И все равно я люблю дождь, пусть и американский. И зонтик у меня есть – яркий, веселый, как мухомор! Вот под этим мухомором я и гуляю по Америке, точнее, по северной ее окраине.
А началось всё в Москве…
Вернее, в Арзамасе – небольшом провинциальном городке, расположенном примерно в пятистах километрах от Москвы.
– Тебе письмо из Америки, – будничным голосом сообщил мне отец, вручая большой желтый конверт.
– Из Америки?!
На цветной фотографии – незнакомый мужчина с густой шевелюрой рыжих кудрявых волос и веселыми глазами.
Вспоминаю о прошлогоднем письме из еженедельника, в котором поместили мои стихи с фотографией. Газета попала в Америку, и стихами – вернее, моими переводами с английского, – заинтересовался какой-то архитектор, пишущий для детей. Можно ли дать этому американцу мой адрес? Ну конечно, можно! Что у них там, переводчиков нет?..
С такими мыслями я отправила письмо в редакцию и…забыла обо всем. И вдруг через полгода – большой желтый конверт и фотография симпатичного, похожего на Клинтона, кудрявого американца.

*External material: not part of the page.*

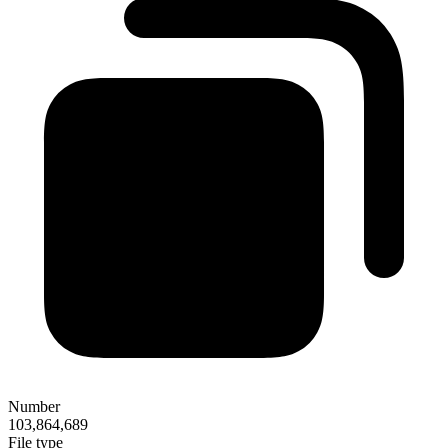
Number
103,864,689
File type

И письмо, и фотография тогда, в 1994 году, показались мне посланцами из другого мира – беззаботного и немного наивного. В первом же письме Пол (так звали автора письма) сообщил, что он уже купил карту России и линейкой измерил расстояние от Москвы до Арзамаса. В дюймах у него получилось не помню сколько, но Пол для моего удобства перевел дюймы сначала в сантиметры, а потом в мили и километры. По Полиным расчетам получалось, что я могу доехать до Москвы на машине за пять часов. Машины у меня не было, но если Пол захочет повидать Россию и ему потребуется переводчик, я могу доехать до Москвы и поездом.
…Я сочиняла ответы на английском языке и думала о том, как все-таки странно все в жизни устроено: когда человеку совсем плохо, происходит что-то из ряда вон выходящее, и в почтовом ящике неожиданно оказываются письма с иностранными марками и цветными фотографиями.
Я звоню в Америку
И вдруг письма перестали приходить.
Каждый день я заглядывала в почтовый ящик, ожидая увидеть там знакомый желтый конверт.
В институте, где я работала, начались занятия. Преподаватели во время перерыва жаловались на цены и низкую зарплату, студенты задавали одни и те же вопросы, делали во время переводов одни и те же ошибки. И в прошлом году так было, и в позапрошлом…
«Нужно все-таки узнать, в чем дело», – подумала я. – Может быть, просто письмо затерялось на почте?
Я прибавила к нашему местному времени восемь часов, потом, для верности, еще один час. Получилось, что звонить мне нужно в три часа утра. (До сих пор не понимаю, почему я прибавляла, а не отнимала, и как вообще у меня получилась эта цифра: три часа. Наверное, я здорово тогда волновалась).
– Ало, – говорю я чуть хриплым, еще не проснувшимся голосом. – Можно заказать переговоры с Америкой?1
– С ке-ем?
– С Америкой.
Последовало молчание.
– А вы знаете, сколько это стоит? – презрительно спросил меня голос в трубке.
– Не знаю. А сколько это будет стоить?
– Девушка, вы сначала узнайте, а потом звоните! – торжествующе оповестил меня голос, и на другом конце провода бросили трубку.
Я снова набрала междугороднюю.
– Извините, это снова я. Мне все-таки нужно позвонить в Америку. Сколько бы это ни стоило.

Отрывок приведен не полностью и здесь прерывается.